第34話 黒い火花の正体
バルガスとの決戦から三日。
王国軍は王都へ帰還した。
町の人々は英雄たちを迎え、歓声を上げる。
「ありがとう!」
「助けてくれて!」
りょうは照れくさそうに頭をかく。
「いや、その……。」
紗耶が笑う。
「英雄って呼ばれるの、まだ慣れないね。」
その夜。
王城の一室。
りょう、紗耶、ガイウス、そして国王だけが集まっていた。
国王は静かに口を開く。
「ガイウス。」
「もう話す時ではないか。」
ガイウスはゆっくり頷いた。
「……そうじゃな。」
りょうは身を乗り出す。
「俺の能力のことですか?」
「うむ。」
ガイウスは一冊の古い本を机に置いた。
表紙には古代文字。
「これは王家に伝わる禁書じゃ。」
ページを開く。
そこには、遺跡で見た壁画と同じ戦士が描かれていた。
黒い雷をまとった剣士。
「この英雄の名は、今では失われておる。」
「じゃが。」
「能力だけは記録されていた。」
りょうは息をのむ。
ガイウスは静かに読む。
「その能力の名は――」
《共鳴》
「……共鳴?」
「そうじゃ。」
「お前の能力は、火花ではない。」
「他者の想い、覚悟、願い……。」
「そういった"心"に共鳴して力を引き出す能力じゃ。」
紗耶も驚く。
「だから……。」
ガイウスは続ける。
「紗耶を守ろうとした時。」
「兵士たちを救いたいと願った時。」
「そのたびに黒い火花が現れた。」
「自分のためではなく。」
「誰かのために本気で立ち上がった時だけ。」
りょうは今までを思い返す。
遺跡。
砦。
バルガスとの戦い。
確かに、火花が現れたのはいつもそういう時だった。
「でも。
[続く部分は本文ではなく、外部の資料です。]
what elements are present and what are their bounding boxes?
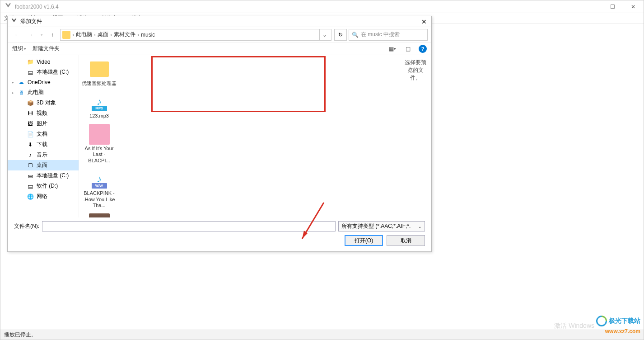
- sidebar[interactable]: 📁Video🖴本地磁盘 (C:)▸☁OneDrive▸🖥此电脑📦3D 对象🎞视频…: [8, 55, 79, 217]
- sidebar-item-label: 3D 对象: [37, 99, 56, 107]
- preview-hint: 选择要预览的文件。: [405, 59, 426, 81]
- dialog-titlebar: 添加文件 ✕: [8, 16, 431, 27]
- sidebar-item[interactable]: 📦3D 对象: [8, 98, 79, 108]
- search-box[interactable]: 🔍 在 music 中搜索: [349, 29, 428, 41]
- svg-marker-1: [302, 231, 308, 239]
- sidebar-item-label: 此电脑: [28, 89, 44, 96]
- file-thumb: [89, 124, 110, 145]
- new-folder-button[interactable]: 新建文件夹: [33, 45, 60, 52]
- sidebar-item-label: Video: [37, 59, 50, 65]
- sidebar-item-label: 软件 (D:): [37, 182, 58, 190]
- preview-pane-toggle[interactable]: ◫: [403, 44, 412, 53]
- dialog-toolbar: 组织 ▾ 新建文件夹 ▦ ▾ ◫ ?: [8, 42, 431, 55]
- dialog-body: 📁Video🖴本地磁盘 (C:)▸☁OneDrive▸🖥此电脑📦3D 对象🎞视频…: [8, 55, 431, 217]
- sidebar-item-label: 网络: [37, 193, 47, 200]
- file-item[interactable]: ♪WAVBLACKPINK - .How You Like Tha...: [82, 169, 117, 209]
- sidebar-item[interactable]: ▸🖥此电脑: [8, 87, 79, 98]
- crumb-folder2[interactable]: music: [141, 32, 155, 38]
- file-area: 优速音频处理器♪MP3123.mp3As If It's Your Last -…: [79, 55, 431, 217]
- status-text: 播放已停止。: [4, 331, 37, 339]
- dialog-icon: [10, 18, 18, 25]
- app-title: foobar2000 v1.6.4: [15, 4, 59, 10]
- dialog-footer: 文件名(N): 所有支持类型 (*.AAC;*.AIF;*. ⌄ 打开(O) 取…: [8, 217, 431, 251]
- file-item[interactable]: As If It's Your Last - BLACPI...: [82, 124, 117, 164]
- sidebar-item[interactable]: 🖴软件 (D:): [8, 181, 79, 191]
- open-button[interactable]: 打开(O): [345, 235, 383, 246]
- nav-forward-button[interactable]: →: [25, 29, 37, 41]
- nav-recent-dropdown[interactable]: ▾: [38, 29, 45, 41]
- crumb-folder1[interactable]: 素材文件: [114, 31, 135, 38]
- sidebar-item[interactable]: ⬇下载: [8, 139, 79, 150]
- chevron-down-icon: ⌄: [418, 224, 422, 229]
- preview-pane: 选择要预览的文件。: [399, 55, 431, 217]
- app-icon: [4, 3, 12, 11]
- folder-icon: [62, 31, 70, 39]
- sidebar-item-label: 音乐: [37, 151, 47, 159]
- filetype-select[interactable]: 所有支持类型 (*.AAC;*.AIF;*. ⌄: [338, 221, 425, 231]
- status-bar: 播放已停止。: [0, 330, 644, 340]
- dialog-close-button[interactable]: ✕: [420, 17, 429, 26]
- sidebar-item-label: 桌面: [37, 161, 47, 169]
- sidebar-item[interactable]: 🌐网络: [8, 191, 79, 202]
- refresh-button[interactable]: ↻: [334, 29, 347, 41]
- sidebar-item[interactable]: 🖴本地磁盘 (C:): [8, 170, 79, 181]
- file-thumb: ♪MP3: [89, 91, 110, 112]
- annotation-highlight-box: [151, 56, 326, 112]
- sidebar-item[interactable]: 📄文档: [8, 129, 79, 139]
- file-thumb: [89, 59, 110, 80]
- filetype-text: 所有支持类型 (*.AAC;*.AIF;*.: [341, 222, 411, 230]
- site-watermark-url: www.xz7.com: [605, 328, 640, 335]
- sidebar-item[interactable]: 🖴本地磁盘 (C:): [8, 67, 79, 77]
- help-button[interactable]: ?: [419, 45, 427, 53]
- sidebar-item-label: 下载: [37, 141, 47, 148]
- sidebar-item[interactable]: 📁Video: [8, 57, 79, 67]
- sidebar-item-label: 本地磁盘 (C:): [37, 172, 69, 179]
- sidebar-item-label: 本地磁盘 (C:): [37, 68, 69, 76]
- nav-up-button[interactable]: ↑: [47, 29, 58, 41]
- site-watermark-logo: 极光下载站: [596, 316, 640, 326]
- sidebar-item-label: 视频: [37, 109, 47, 117]
- file-label: As If It's Your Last - BLACPI...: [82, 146, 117, 164]
- maximize-button[interactable]: ☐: [602, 0, 623, 13]
- file-thumb: ♪WAV: [89, 169, 110, 189]
- sidebar-item[interactable]: 🎞视频: [8, 108, 79, 118]
- file-label: 优速音频处理器: [82, 80, 117, 87]
- filename-label: 文件名(N):: [14, 222, 39, 230]
- file-open-dialog: 添加文件 ✕ ← → ▾ ↑ › 此电脑 › 桌面 › 素材文件 › music…: [7, 16, 432, 252]
- cancel-button[interactable]: 取消: [387, 235, 425, 246]
- file-item[interactable]: 优速音频处理器: [82, 59, 117, 87]
- dialog-nav: ← → ▾ ↑ › 此电脑 › 桌面 › 素材文件 › music ⌄ ↻ 🔍 …: [8, 27, 431, 42]
- filename-input[interactable]: [42, 221, 336, 231]
- sidebar-item-label: OneDrive: [28, 79, 51, 85]
- activate-windows-watermark: 激活 Windows: [554, 322, 594, 330]
- sidebar-item-label: 文档: [37, 130, 47, 138]
- view-mode-button[interactable]: ▦ ▾: [388, 44, 397, 53]
- main-titlebar: foobar2000 v1.6.4 ─ ☐ ✕: [0, 0, 644, 13]
- sidebar-item[interactable]: 🖼图片: [8, 118, 79, 129]
- breadcrumb-dropdown[interactable]: ⌄: [319, 29, 329, 40]
- file-label: 123.mp3: [89, 113, 109, 119]
- crumb-desktop[interactable]: 桌面: [98, 31, 108, 38]
- minimize-button[interactable]: ─: [581, 0, 602, 13]
- file-label: BLACKPINK - .How You Like Tha...: [82, 190, 117, 209]
- file-item[interactable]: ♪MP3123.mp3: [82, 91, 117, 119]
- sidebar-item-label: 图片: [37, 120, 47, 128]
- organize-menu[interactable]: 组织 ▾: [12, 45, 26, 52]
- sidebar-item[interactable]: ♪音乐: [8, 150, 79, 160]
- crumb-pc[interactable]: 此电脑: [76, 31, 92, 38]
- dialog-title: 添加文件: [20, 18, 42, 25]
- file-grid[interactable]: 优速音频处理器♪MP3123.mp3As If It's Your Last -…: [79, 55, 399, 217]
- sidebar-item[interactable]: ▸☁OneDrive: [8, 77, 79, 87]
- sidebar-item[interactable]: 🖵桌面: [8, 160, 79, 170]
- search-placeholder: 在 music 中搜索: [361, 31, 400, 38]
- search-icon: 🔍: [352, 32, 358, 38]
- chevron-right-icon: ›: [72, 32, 74, 38]
- file-thumb: [89, 213, 110, 217]
- close-button[interactable]: ✕: [623, 0, 644, 13]
- file-item[interactable]: DDU-DU DDU-DU(Korean Ver.) - BLA...: [82, 213, 117, 217]
- nav-back-button[interactable]: ←: [11, 29, 23, 41]
- breadcrumb[interactable]: › 此电脑 › 桌面 › 素材文件 › music ⌄: [60, 29, 331, 41]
」
りょうは首をかしげる。
「それって……しょぼくないですか?」
部屋が静まり返る。
ガイウスは苦笑した。
「お前らしい質問じゃ。」
紗耶は笑いをこらえている。
「能力名だけ聞くと地味だね。」
「だろ!」
ガイウスは真剣な表情になる。
「じゃが。」
「この能力は完成すれば。」
「仲間が強ければ強いほど、お前も強くなる。」
「そして。」
「仲間の想いを束ね、一人では届かない奇跡を起こす。」
国王が静かに付け加えた。
「だから昔の英雄は。」
「魔王を倒せた。」
りょうはしばらく黙っていた。
やがて立ち上がる。
黒マントを整え、いつものように胸を張る。
「なるほど!」
「つまり!」
「俺は一人で最強になるんじゃない!」
剣を掲げる。
「仲間と一緒に最強になる能力ってことだ!」
ガイウスは満足そうに笑う。
「その解釈でよい。」
紗耶も優しく微笑んだ。
「りょうにぴったりの能力だね。」
その頃、魔王城。
ノクスは静かに窓の外を眺めていた。
「ついに知られてしまいましたか。」
背後から魔王の声が響く。
「ノクス。」
「《共鳴》の勇者は危険だ。」
「ええ。」
ノクスは仮面の奥で微笑む。
「だからこそ。」
「私が育てます。」
魔王は眉をひそめる。
「……育てる?」
「はい。」
「未熟なまま殺すより。」
「完成した《共鳴》を、この目で見てみたい。」
魔王は静かに立ち上がる。
「面白い。」
「ならば好きにしろ。」
こうして、りょうは自分の能力の名を知った。
しかし、その力はまだほんの始まりに過ぎなかった。次に待つのは、魔王軍四天王の中で最も知略に優れた男――幻影卿ノクスとの、本格的な頭脳戦だった。